Prompt: Once you find the line that contains "Rosario Flores, 63", write out that line and every line after it to the end of the records, exactly and with nothing else.

==== Source material

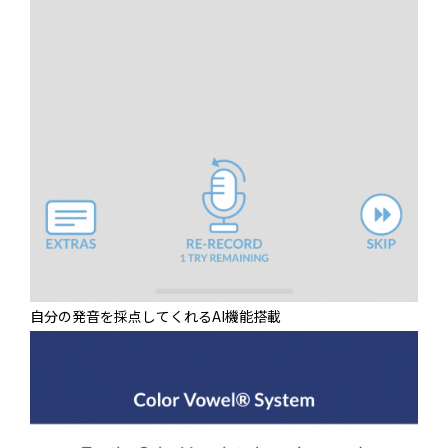
自分の発音を採点してくれるAI機能搭載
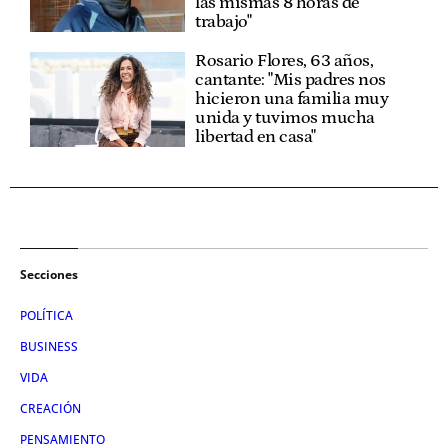
las mismas 8 horas de
trabajo"
Rosario Flores, 63 años,
cantante: "Mis padres nos
hicieron una familia muy
unida y tuvimos mucha
libertad en casa"
Secciones
POLÍTICA
BUSINESS
VIDA
CREACIÓN
PENSAMIENTO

========

Answer for this exercise:
Rosario Flores, 63 años,
cantante: "Mis padres nos
hicieron una familia muy
unida y tuvimos mucha
libertad en casa"
Secciones
POLÍTICA
BUSINESS
VIDA
CREACIÓN
PENSAMIENTO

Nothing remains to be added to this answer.